Big Zee and I spent several years surf fishing for shark and big drum, and we got away from PVC because it tended to crack and didn't last season after season. If your PVC holder fails when you get a huge run, you might kiss an expensive rod and reel goodbye. I bought 10 foot lengths of galvanized electrical conduit at Home Depot, cut them in half and spray painted them bright yellow with Krylon for visibility (morons driving near the surfline can cause a lot of expensive damage). I bought rubber couplings, cut those in half and put them on the top of the holder to protect the rods/reels. To sink the holders, just walk to the water line, push them into the wet sand, and do your best Cheech & Chong imitation of hitting a giant bong while pressing down. Having the tips of your rods higher cuts down on the amount of seaweed you'll deal with, and these things hold so well you can tighten your line and the tension will keep the reels suspended off of the rubber. When you hear a reel scream and then stop because the fish let the line go slack, the reel will have dropped down onto the rubber stopper.


----------



## 96chevybeachbum (Jul 27, 2009)

saltwatertom, I also use the same rubber on tops on my rod holders and also keep the reels a few inches off the holder. ive noticed sometimes a slot red will hit but not free the weight but the reel drops so you know something happened


----------



## Saltwater Jack (Jun 27, 2006)

Really nice bunch of surf spikes displayed here. Thanks for sharing your ideas. I still use the PVC spikes. I have had to run to the water to catch a rod before it gets wet. If I keep the spikes out of the wet sand, they do a good job. The last few years I have added a section of Pool Doodle to the top of the PVC to cushion the reel when it falls. I just whittle it to fit the PVC so it stands above the spike an inch or so. Not the best but works OK for me. I still chase trout all summer so don't usually get into the surf until Aug or so.


----------



## fishingcacher (Mar 29, 2008)

doublezer6 said:


> In the last year or so I have really tried to focus on reducing the amount of gear I bring to the surf with me, as I always find I bring more junk than useful equipment. Trying to employ the K.I.S.S. method more. That's why I don't bring anything to drive the posts into the sand. If the sand is wet enough, a little suction works great to get the holders as deep as you need. Just sand and round off the edges of the pipe to make sure it doesn't damage the rod grips and you're good to go.

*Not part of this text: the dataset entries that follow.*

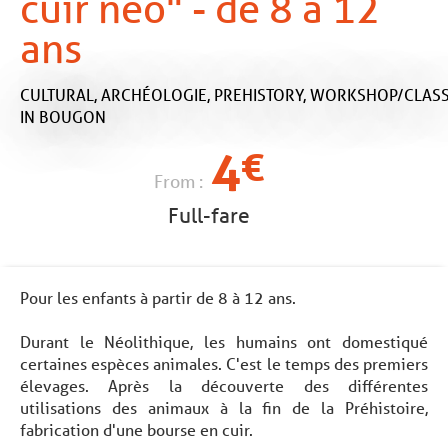
cuir néo" - de 8 à 12
ans
CULTURAL,
ARCHÉOLOGIE,
PREHISTORY,
WORKSHOP/CLAS
IN BOUGON
4
€
From :
Full-fare
Pour les enfants à partir de 8 à 12 ans.
Durant le Néolithique, les humains ont domestiqué
certaines espèces animales. C'est le temps des premiers
élevages. Après la découverte des différentes
utilisations des animaux à la fin de la Préhistoire,
fabrication d'une bourse en cuir.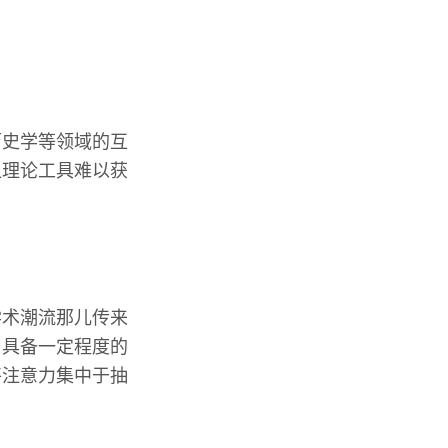
历史学等领域的互
让理论工具难以获
学术潮流那儿传来
，具备一定程度的
将注意力集中于抽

I totally agree. I especially have reduced what is in the tackle box.


----------



## sharkchum (Feb 10, 2012)

I've reduced all the gear I take to the beach, just to make room for more beer.

Sent from my SM-G930V using Tapatalk


----------



## Fight The Fish (Mar 21, 2017)

or a commercial option. Lightweight aluminum, 47" long, will last you a life time unless you forget it on the beach

Check it out at www.fightdafish.com or pop us an email at [email protected]

Will also do a special deal for 2 coolers !


----------



## ronnie collins (May 21, 2004)

I always put the reflected tape in red and white. you can get at walmart for trailers.


----------